I was very quiet in the back seat of the car, which was no doubt appreciated. As a quite late in life child of two Great Depression-born parents, the concept of “seen and not heard” was firmly enforced into the next generation. I was no problem today; thoughts had to be thought and considerations considered very carefully. This was My Own Money after all. Two or maybe three garage sales went by, with no luck. I wasn’t going to jump at the first opportunity, after all; no sir.  I could be broke when the real treasure showed itself.

 

I needn’t have worried. The next sale we went to, I made a beeline for the toys, as was usual, and there it sat: a very odd contraption, but obviously thought of as a toy by the family having the sale. It was black, and had two sticking-out bits, almost like it wanted to be binoculars, but was blunted at the other end. Still, the shape of it seemed like it wanted me to look through it, so I did. I tell you, five (maybe six) year old me wasn’t ready for what he saw.

 

It was a cowboy, dressed all in black. However, it wasn’t just the image of the cowboy; it was how real the cowboy looked, like he was standing right there in front of me. Further inspection of the gadget revealed a little brass knob on the right-hand side, and when pulled down and released, a different image appeared. The same cowboy was there, but now with a stunning white horse. Another pull and click, and the cowboy was firing his six-shooter. A total of seven different images appeared before they repeated. Pulling it away from my face, I looked at the little round yellow price sticker on the bottom and, for the princely sum of twenty-five cents, that device was coming home with me.

 

Later on at home, I gave my new prize a much more thorough inspection. I noticed that a cardboard piece at the top rotated as the brass button was pushed. I gave it a very hesitant tug, and it pulled free. Now my Mom, having passed on her love of reading as soon as we could hold books, I could make out a few of the words on the reel, but most of it needed explaining. Turns out I was holding View-Master reel number 955, Hopalong Cassidy and “Topper”. I had no idea how much 955 was exactly, but I knew that meant there were a lot more of those reels to find.



 

 

In hindsight, it was a View-Master Model C viewer that I bought and it, and the reel that came in it, were the very first of many that I would come to collect over the course of my life. However, it was only a tangential hobby of mine until it intersected with my life and career in a much more definitive way. You see, I inherited my love of photography from my Dad, and it was exactly that, for the both of us. He had his job that paid the bills, but he was the family shutterbug and that was what he truly enjoyed. I’d be lying if I said what he instilled in me didn’t affect my career choice. I was well into adulthood when I discovered that there was a thriving community of people who were not only collectors but also photographers who created their own stereo (“3D”) images. I have since acquired all sorts of equipment, both film and, as of late, digital that allows me to create my own stereo images.
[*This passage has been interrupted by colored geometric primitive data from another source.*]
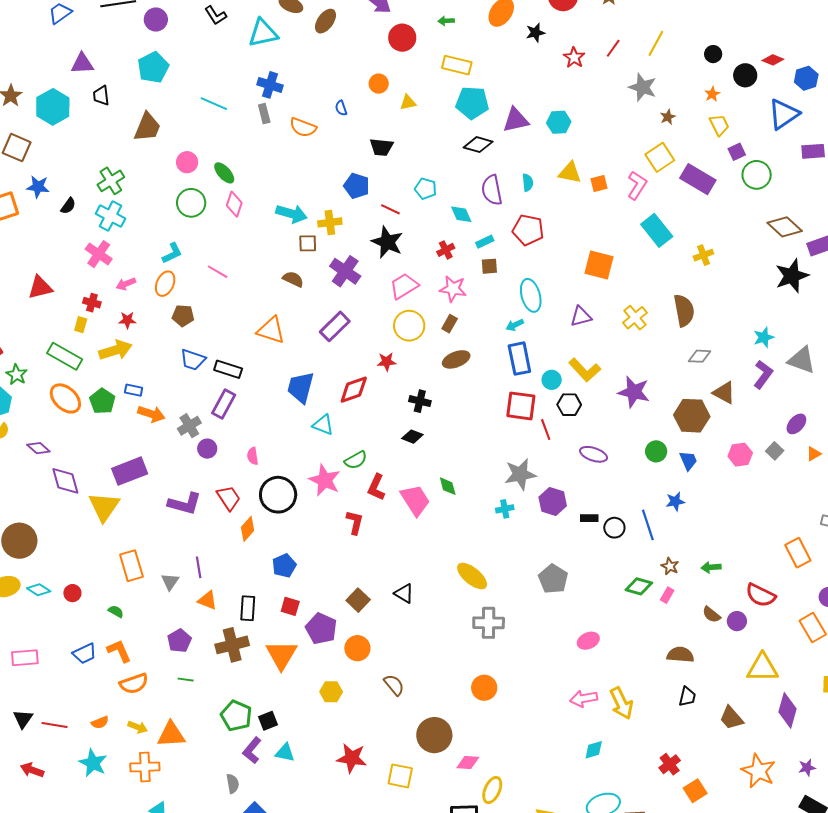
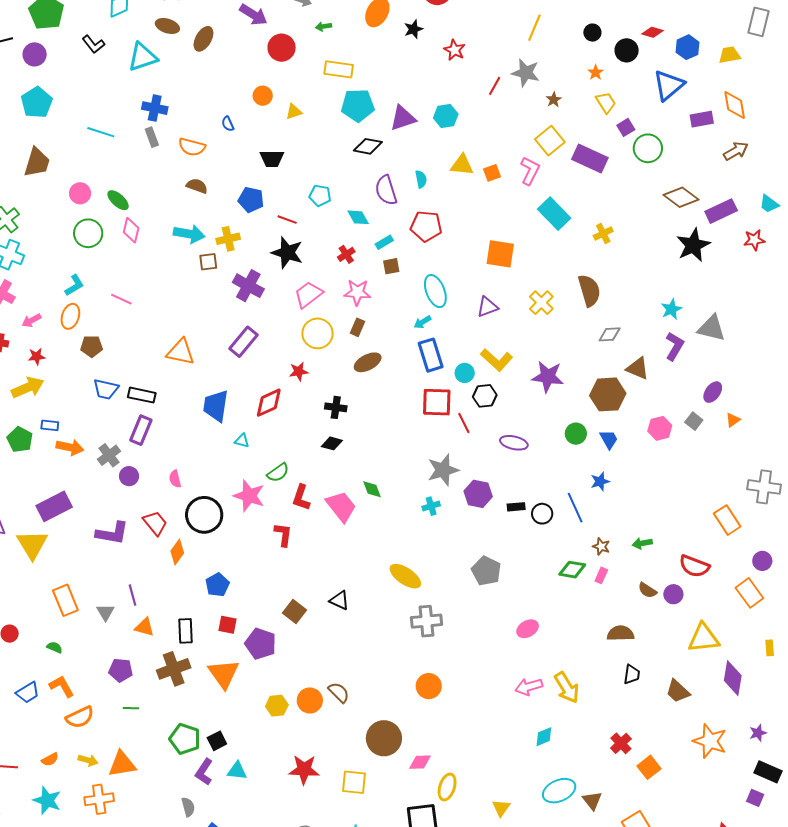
red line: (613, 48) -> (495, 86), moved
brown semicircle: (293, 279) -> (197, 186), moved
cyan triangle: (323, 425) -> (242, 441), size x0.7
purple pentagon: (179, 641) -> (121, 670), turned -30
orange circle: (357, 648) -> (310, 700), moved

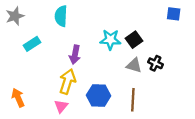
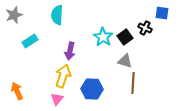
cyan star: (110, 40) -> (103, 37), turned 30
black cross: (155, 63) -> (145, 28), moved
brown line: (133, 100) -> (133, 83), moved

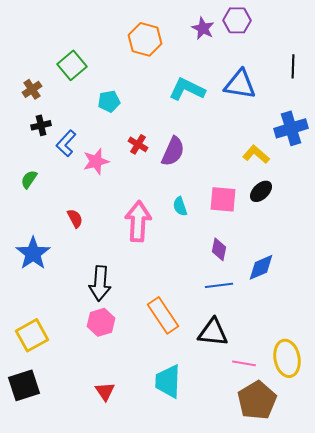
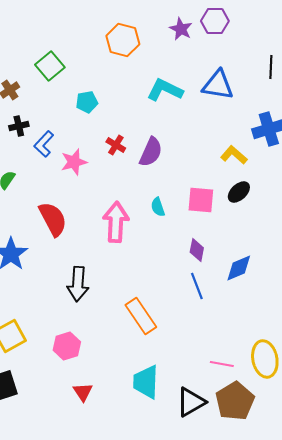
red semicircle: (75, 218) -> (53, 219), size x1.8
blue line: (219, 285) -> (197, 286), turned 76
pink hexagon: (101, 322) -> (67, 346), moved
black triangle: (213, 332) -> (191, 402), moved, turned -36

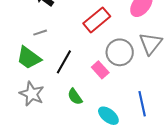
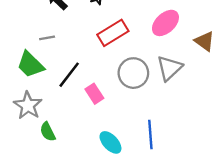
pink rectangle: (100, 70) -> (94, 94), moved
green semicircle: (75, 97) -> (48, 132), moved

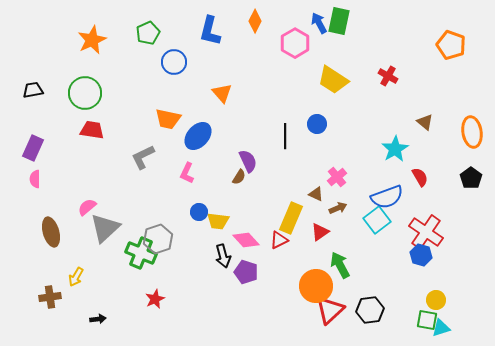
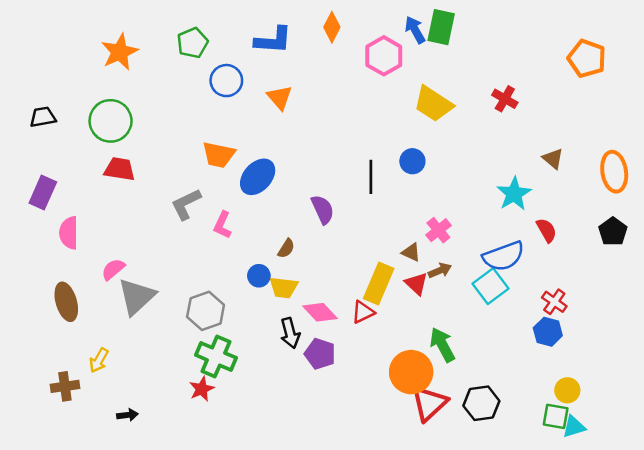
blue L-shape: (210, 31) -> (273, 40), turned -100
orange triangle: (222, 93) -> (280, 97), moved
pink L-shape: (187, 173) -> (222, 225), moved
brown semicircle: (239, 177) -> (286, 248), moved
pink semicircle: (35, 179) -> (69, 233), moved, size x1.4
red triangle: (320, 232) -> (416, 284), moved, turned -42
red cross: (426, 232) -> (554, 302), size x0.6
green cross: (141, 253) -> (216, 356), moved

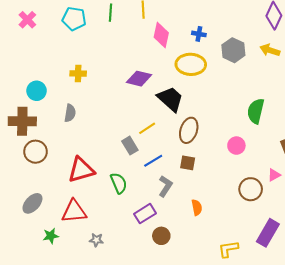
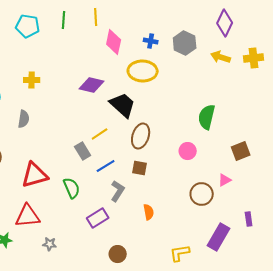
gray hexagon: (233, 50) -> (185, 43), moved
brown circle: (161, 236) -> (118, 254), moved

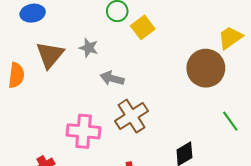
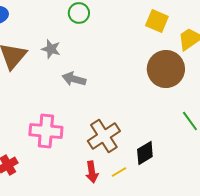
yellow square: (143, 27) -> (157, 21), moved, turned -30
brown cross: (131, 116) -> (104, 136), moved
I even got my hands on a View-Master Personal camera and the film cutter that goes with it that allows me to produce my very own View-Master reels.

 

The community of which I mentioned also turned out to be a much more organized affair, the National Stereoscopic Association, based right here in Portland, Oregon (coincidentally the home of the late, great Sawyer’s Inc., the company behind the origin of View-Master) with a published magazine and annual conventions. I can’t travel much, so I don’t make it to the conventions, but I cherish reading the news and history every other month and take solace in the fact that there are so many people with the same unusual hobby as me.

 

Fun fact for you: our UK counterpart, the London Stereographic Society, has Sir Brian May as it’s president. Yes, That Brian May; apparently reading for a doctorate in astrophysics as well as being the lead guitarist of the band Queen still left him with entirely too much free time on his hands and he took up 3D photography as well. He not only is an avid photographer but also designed the OWL, a stereo print viewer. When I feel like I don’t have the strength or the ambition to go out and take pictures, the man literally shames me from afar.


 

Almost half a century later, now wheelchair bound and with my world traveling days firmly in the past, I can still open one of the boxes of my collection and stand on the sands of Egypt marveling at the pyramids. I can explore the wonders of Yellowstone or any of the other American National Parks, whose souvenir shops that provided so much of View-Master’s bread and butter throughout it’s first couple of decades. Recently, the passing of Queen Elizabeth II had me pulling out the reels to experience her long-ago Coronation just as if I had really been right there. I have all of these places at my fingertips and my fascination, nay obsession, all began with a quarter and a movie cowboy one sparkling Saturday in the 1970’s.